Tensor spaces and numerical tensor calculus - Hackbusch 2012 - this textbook covers mathematics of tensor formats and tensor decompositions for hilbert and banach spaces. No applications, a lot of math, functions analysis is kinda a prerequisite. Very dense and difficult to read textbook. Also doesn't talk of tensor networks, only about specific tensor formats.


Handwaving and interpretive dance - This is simple, it's about tensor networks, not other tensor stuff. It's for physicists but chapter 1 and maybe other chapters can be read without physics background.


Regarding the TensorNetwork library. I've skim-read it. I haven't tried using it. I think it's in early alpha or something. How usable it is for me depends on how well it can interact with pytorch and how easy it is to do autodifferentiation w.r.t. core tensors and use the tensor network in a pytorch model. Intuitively the API seemed nice. I think their idea is to that you take a tensor, make it into a matrix, do truncated svd, now you have 2 matrices, turn them back to tensors. Now you do the same for them. This way you can perform some but not all popular tensor decomposition algorithms.

P.S. Fel free to message me if you have questions about tensor decomposition/network/formats stuff

comment by An1lam · 2019-09-27T03:19:38.809Z · score: 3 (3 votes) · LW · GW

Today I attended the first of two talks in a two-part mini-workshop on Variational Inference.

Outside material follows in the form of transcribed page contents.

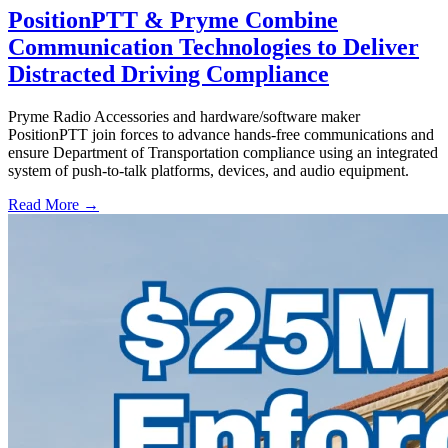
PositionPTT & Pryme Combine
Communication Technologies to Deliver
Distracted Driving Compliance
Pryme Radio Accessories and hardware/software maker
PositionPTT join forces to advance hands-free communications and
ensure Department of Transportation compliance using an integrated
system of push-to-talk platforms, devices, and audio equipment.
Read More →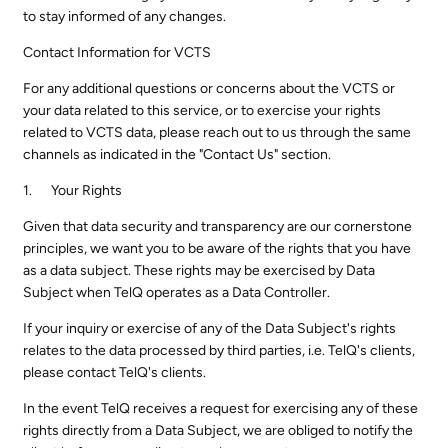
to stay informed of any changes.
Contact Information for VCTS
For any additional questions or concerns about the VCTS or
your data related to this service, or to exercise your rights
related to VCTS data, please reach out to us through the same
channels as indicated in the "Contact Us" section.
Your Rights
Given that data security and transparency are our cornerstone
principles, we want you to be aware of the rights that you have
as a data subject. These rights may be exercised by Data
Subject when TelQ operates as a Data Controller.
If your inquiry or exercise of any of the Data Subject's rights
relates to the data processed by third parties, i.e. TelQ's clients,
please contact TelQ's clients.
In the event TelQ receives a request for exercising any of these
rights directly from a Data Subject, we are obliged to notify the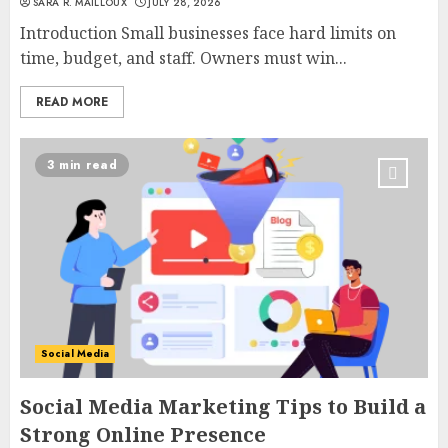
SARA R. MAILLOUX
JULY 28, 2026
Introduction Small businesses face hard limits on
time, budget, and staff. Owners must win...
READ MORE
3 min read
Social Media
Social Media Marketing Tips to Build a
Strong Online Presence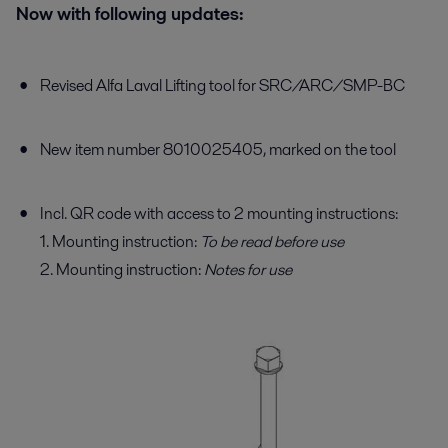
Now with following updates:
Revised Alfa Laval Lifting tool for SRC/ARC/SMP-BC
New item number 8010025405, marked on the tool
Incl. QR code with access to 2 mounting instructions:
1. Mounting instruction:
To be read before use
2. Mounting instruction:
Notes for use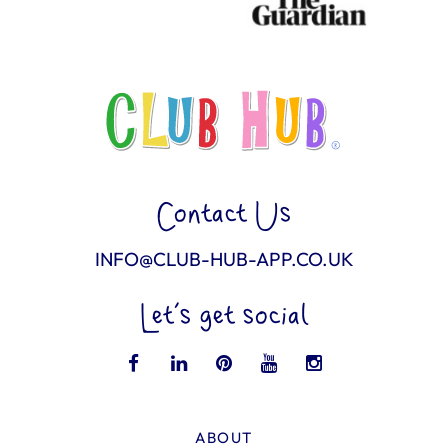
Contact Us
INFO@CLUB-HUB-APP.CO.UK
Let’s get social
ABOUT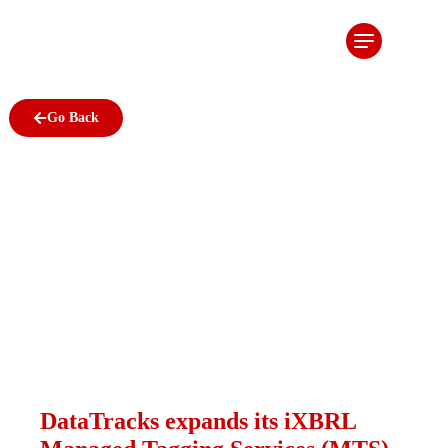
DataTracks
expands its
iXBRL
Go Back
Managed
Tagging
Services
(MTS) to
Ireland
January 28, 2013
DataTracks expands its iXBRL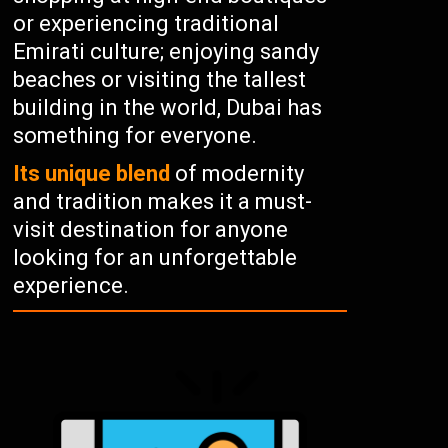
or experiencing traditional
Emirati culture; enjoying sandy
beaches or visiting the tallest
building in the world, Dubai has
something for everyone.
Its unique blend
of modernity
and tradition makes it a must-
visit destination for anyone
looking for an unforgettable
experience.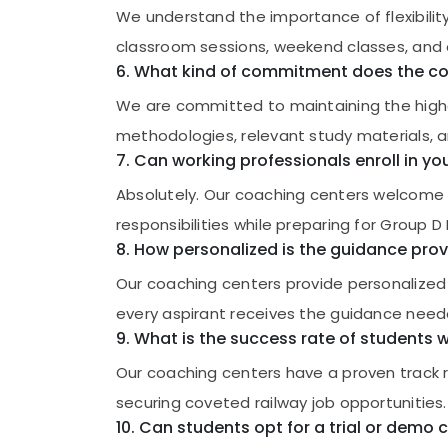
We understand the importance of flexibility 
classroom sessions, weekend classes, and o
6. What kind of commitment does the co
We are committed to maintaining the high
methodologies, relevant study materials, 
7. Can working professionals enroll in 
Absolutely. Our coaching centers welcome wo
responsibilities while preparing for Group 
8. How personalized is the guidance prov
Our coaching centers provide personalized 
every aspirant receives the guidance neede
9. What is the success rate of students
Our coaching centers have a proven track 
securing coveted railway job opportunities.
10. Can students opt for a trial or demo 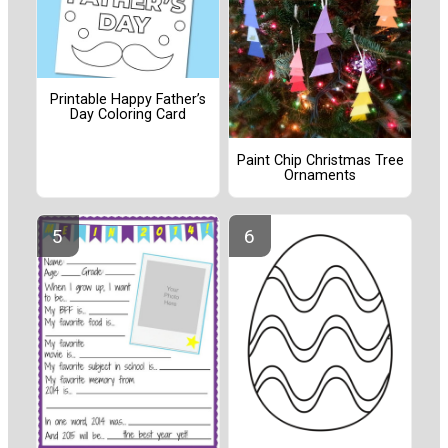
Printable Happy Father’s
Day Coloring Card
Paint Chip Christmas Tree
Ornaments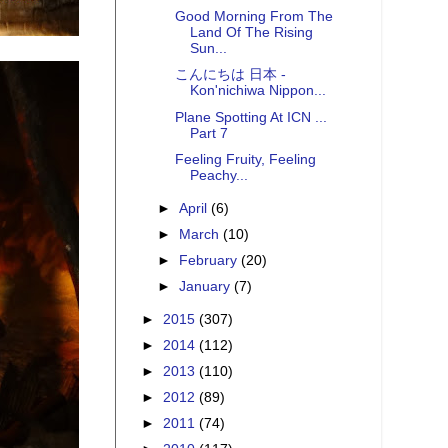
Good Morning From The
Land Of The Rising
Sun...
こんにちは 日本 -
Kon'nichiwa Nippon...
Plane Spotting At ICN ...
Part 7
Feeling Fruity, Feeling
Peachy...
►
April
(6)
►
March
(10)
►
February
(20)
►
January
(7)
►
2015
(307)
►
2014
(112)
►
2013
(110)
►
2012
(89)
►
2011
(74)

It's interesting to think of from the perspective of my recent musings about more science-y vs. engineering mindsets because it highlighted the importance of engineering/algorithmic progress in widening Bayesian methods' applicability

The presenter, who's a fairly well known figure in probabilistic ML and has developed some well known statistical inference algorithms, talked about how part of the reason so much time was spent debating philosophical issues in the past was because Bayesian inference wasn't computationally tractable until the development of Gibbs Sampling in the '90s by Gelfand & Smith.

To be clear, the type of progress I'm talking about is still "scientific" in the sense of it mostly involves applied math and finding good ways to approximate posterior distributions. But, it's "engineering" in the sense that it's the messy sort of work I talked about in my other post, where messy means a lot of the methods don't have a good theoretical backing and involve making questionable (at least ex ante) statistical assumptions. Now, the counter is of course that we don't have a theoretical backing yet, but there still may be one in the future.

I'll probably have more to say about this when the workshop's over but I partly just wanted to record my thoughts while they were fresh.

comment by An1lam · 2019-10-14T14:50:40.298Z · score: 2 (2 votes) · LW · GW

Thing I desperately want: tablet native spaced repetition software that lets me draw flashcards. Cloze deletions are just boxes or hand-drawn occlusions.